The mathematical process that utilizes observations to come up with the paramount fit through sets of data for the purposes of coming up with the best predictions and estimates about variable behaviors is known as regression analysis. The resulting line of the paramount fit might present itself in two different ways, as a curve or a line. As it follows, the main purpose of utilizing regression analysis is to build a statistical or a mathematical representation of the relationship that exists between enhanced causes understanding and variables for predicting results. As a result, when this analysis is utilized in a business sense the ultimate objective of a manger is usually to come up with outcomes that result to better decisions in business. In business, regression analysis can also be helpful to establishing demand functions, cost functions and elasticity. A manager can, therefore, utilize these estimates to come up with critical strategies in pricing, advertising, and income. For example, a manager can use the regression analysis to find out whether his business’s demand is elastic or not. If it is elastic, he can decide to use the reduction in prices strategy to increase the quantity demanded by a percentage that is larger.
2. How is regression analysis used in forecasting?
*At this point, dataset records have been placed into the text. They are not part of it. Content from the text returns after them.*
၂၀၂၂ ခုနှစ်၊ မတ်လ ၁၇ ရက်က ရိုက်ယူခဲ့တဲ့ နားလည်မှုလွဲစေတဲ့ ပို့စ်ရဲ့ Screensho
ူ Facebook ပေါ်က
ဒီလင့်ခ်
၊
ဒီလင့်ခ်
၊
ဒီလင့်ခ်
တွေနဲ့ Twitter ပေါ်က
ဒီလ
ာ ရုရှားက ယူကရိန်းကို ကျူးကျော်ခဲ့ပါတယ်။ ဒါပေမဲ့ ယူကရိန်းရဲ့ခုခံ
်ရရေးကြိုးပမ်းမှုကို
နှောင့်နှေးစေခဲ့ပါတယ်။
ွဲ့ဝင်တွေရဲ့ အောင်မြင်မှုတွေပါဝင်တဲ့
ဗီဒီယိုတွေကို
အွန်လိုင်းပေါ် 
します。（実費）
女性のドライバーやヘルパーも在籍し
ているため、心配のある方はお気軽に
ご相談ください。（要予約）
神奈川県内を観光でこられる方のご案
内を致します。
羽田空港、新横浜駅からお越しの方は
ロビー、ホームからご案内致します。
Provide examples
Regression analysis can predict the results of a certain indicator of business, or a variable that is dependent, based on the relations that occur between other business drivers that are related, or variables that are explanatory. For example, one can forecast the volume of sales based on the amount of money a business has spent on campaigns, and advertisements, and the number of sales people the business has.
3. What is the purpose of using correlation analysis? How may correlation analysis be used in business decisions or in relation to strategy formulation and implementation?
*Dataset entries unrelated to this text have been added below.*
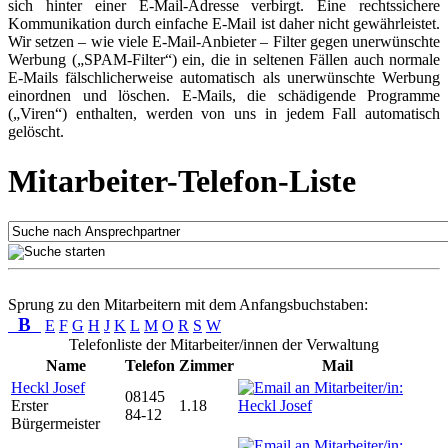
sich hinter einer E-Mail-Adresse verbirgt. Eine rechtssichere
Kommunikation durch einfache E-Mail ist daher nicht gewährleistet.
Wir setzen – wie viele E-Mail-Anbieter – Filter gegen unerwünschte
Werbung („SPAM-Filter“) ein, die in seltenen Fällen auch normale
E-Mails fälschlicherweise automatisch als unerwünschte Werbung
einordnen und löschen. E-Mails, die schädigende Programme
(„Viren“) enthalten, werden von uns in jedem Fall automatisch
gelöscht.
Mitarbeiter-Telefon-Liste
Sprung zu den Mitarbeitern mit dem Anfangsbuchstaben:
B
E
F
G
H
J
K
L
M
O
R
S
W
Telefonliste der Mitarbeiter/innen der Verwaltung
Name
Telefon
Zimmer
Mail
Heckl Josef
08145
Erster
1.18
84-12
Bürgermeister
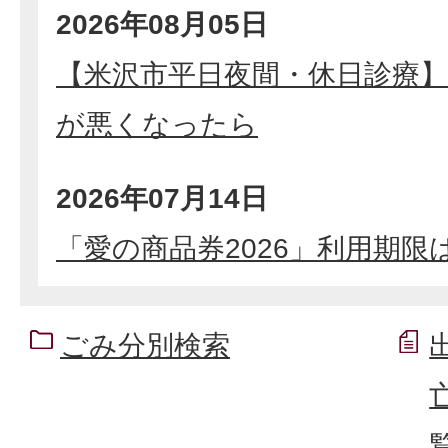
2026年08月05日
【米沢市平日夜間・休日診療
が悪くなったら
2026年07月14日
「愛の商品券2026」利用期限は
ごみ分別検索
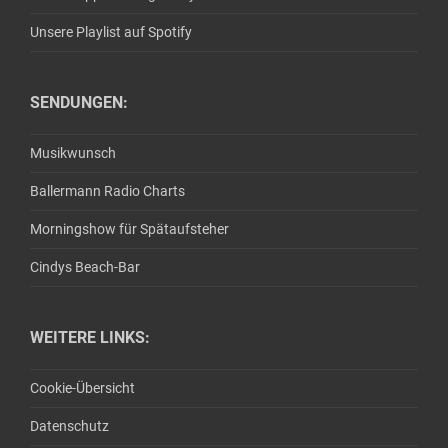
Unsere Playlist auf Spotify
SENDUNGEN:
Musikwunsch
Ballermann Radio Charts
Morningshow für Spätaufsteher
Cindys Beach-Bar
WEITERE LINKS:
Cookie-Übersicht
Datenschutz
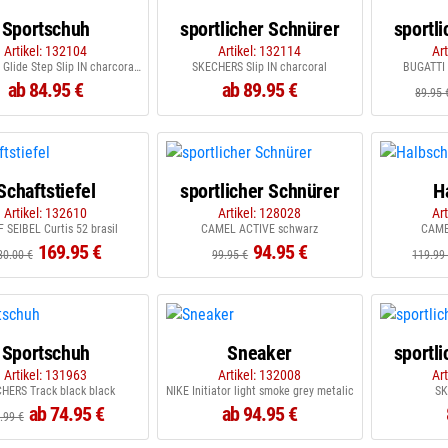
Sportschuh
sportlicher Schnürer
sportl
Artikel: 132104
Artikel: 132114
Ar
SKECHERS Glide Step Slip IN charcoral orange
SKECHERS Slip IN charcoral
BUGATTI
ab 84.95 €
ab 89.95 €
89.95 
Schaftstiefel
sportlicher Schnürer
H
Artikel: 132610
Artikel: 128028
Ar
 SEIBEL Curtis 52 brasil
CAMEL ACTIVE schwarz
CAME
169.95 €
94.95 €
80.00 €
99.95 €
119.99
Sportschuh
Sneaker
sportl
Artikel: 131963
Artikel: 132008
Ar
HERS Track black black
NIKE Initiator light smoke grey metalic
SK
ab 74.95 €
ab 94.95 €
.99 €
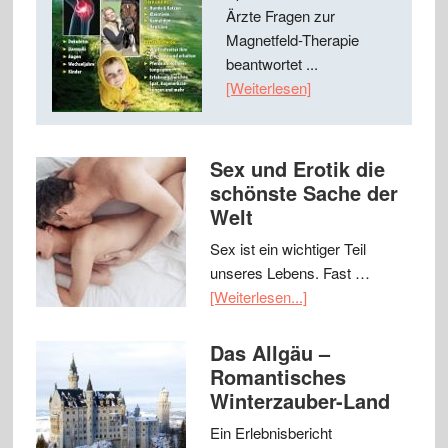
Ärzte Fragen zur
Magnetfeld-Therapie
beantwortet ...
[Weiterlesen]
Sex und Erotik die
schönste Sache der
Welt
Sex ist ein wichtiger Teil
unseres Lebens. Fast …
[Weiterlesen...]
Das Allgäu –
Romantisches
Winterzauber-Land
Ein Erlebnisbericht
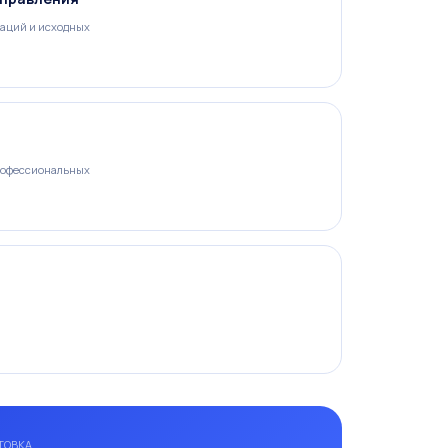
аций и исходных
рофессиональных
ТОВКА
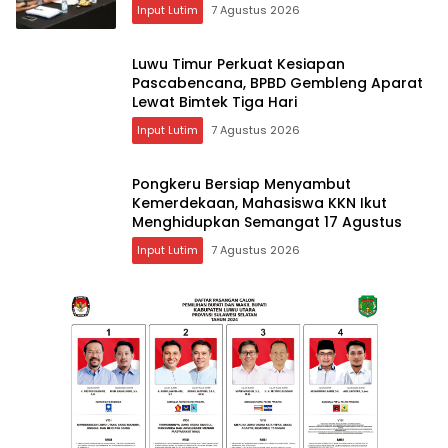
Input Lutim
7 Agustus 2026
Luwu Timur Perkuat Kesiapan
Pascabencana, BPBD Gembleng Aparat
Lewat Bimtek Tiga Hari
Input Lutim
7 Agustus 2026
Pongkeru Bersiap Menyambut
Kemerdekaan, Mahasiswa KKN Ikut
Menghidupkan Semangat 17 Agustus
Input Lutim
7 Agustus 2026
Correlation analysis can be used to find how a line fits with an observation one has made, whether well or badly. It can also be helpful in establishing if the correlation is unity, when the made observations lie with the best- fit line. Correlation analysis can be highly essential in a business. For example, correlation analysis can have a lot of applications in management like a measurement for setting chores, projects and job timelines through measurements and variables of work. It can also be used to assess fluctuations in outcomes through the analysis of certain trends, and it can also be used to validate the collected data through the use of sampling.
4. How may correlation analysis be misused to explain a cause-and-effect relationship?
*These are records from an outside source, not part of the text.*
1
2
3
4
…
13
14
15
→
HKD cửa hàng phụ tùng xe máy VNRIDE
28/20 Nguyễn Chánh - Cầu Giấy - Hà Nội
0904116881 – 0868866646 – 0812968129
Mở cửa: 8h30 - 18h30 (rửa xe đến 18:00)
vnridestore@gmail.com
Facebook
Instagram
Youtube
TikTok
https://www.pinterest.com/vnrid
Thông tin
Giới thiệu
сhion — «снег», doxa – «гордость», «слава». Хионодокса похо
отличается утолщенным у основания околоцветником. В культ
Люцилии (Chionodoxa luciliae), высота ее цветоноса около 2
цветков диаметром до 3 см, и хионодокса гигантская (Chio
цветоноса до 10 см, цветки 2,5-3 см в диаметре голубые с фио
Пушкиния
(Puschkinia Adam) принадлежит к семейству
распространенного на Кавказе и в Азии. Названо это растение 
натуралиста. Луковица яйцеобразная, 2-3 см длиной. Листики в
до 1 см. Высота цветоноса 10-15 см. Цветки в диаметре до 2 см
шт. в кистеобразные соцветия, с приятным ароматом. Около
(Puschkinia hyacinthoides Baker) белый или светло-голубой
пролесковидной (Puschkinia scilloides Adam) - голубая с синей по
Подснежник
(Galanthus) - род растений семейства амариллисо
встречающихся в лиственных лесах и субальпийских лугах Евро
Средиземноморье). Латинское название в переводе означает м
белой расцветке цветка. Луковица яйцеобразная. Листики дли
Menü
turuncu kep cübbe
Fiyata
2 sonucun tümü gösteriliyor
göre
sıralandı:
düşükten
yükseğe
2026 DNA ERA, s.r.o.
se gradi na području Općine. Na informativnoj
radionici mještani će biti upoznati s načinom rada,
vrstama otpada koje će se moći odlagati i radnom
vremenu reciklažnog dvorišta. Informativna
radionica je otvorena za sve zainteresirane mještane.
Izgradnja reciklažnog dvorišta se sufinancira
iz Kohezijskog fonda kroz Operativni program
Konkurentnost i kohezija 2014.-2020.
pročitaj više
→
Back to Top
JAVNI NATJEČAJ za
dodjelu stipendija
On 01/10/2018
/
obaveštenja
Correlation analysis can be used to explain a relationship that has a cause and effect dimension because it is useful in establishing the extent to which two variables that are quantitative vary, including the direction and strength of this correlation. In this way, correlation analysis can be used to show the extent to which one quantitative variable forecasts or affects the other, through the analysis of the strength of this relationship. Correlation analysis can also be used to measure the direction of this relationship and in the process show whether the two variables affect each other indirectly or directly.
5. Discuss the relationship between independent and dependent variables with regard to correlation and regression analysis. What is the purpose of these terms?
Variables used in correlation and regression are used to measure the extent of the relationship that exists between two or more variables in ways that are different but related. When it comes to regression analysis a variable that is dependent is considered to be the variable that acts as a function for one or more variables that are independent. In regression analysis, it is assumed that, for any figure given for a variable that is independent, figures of a variable that is dependent are distributed around some mean. On the other hand, correlation analysis measures the extent to which two or more variables associate. This method of analysis, therefore, assumes that, for any two or more sets of value assumed under a set of predetermined conditions, variation between the existing variables is random and is distributed in a normal pattern.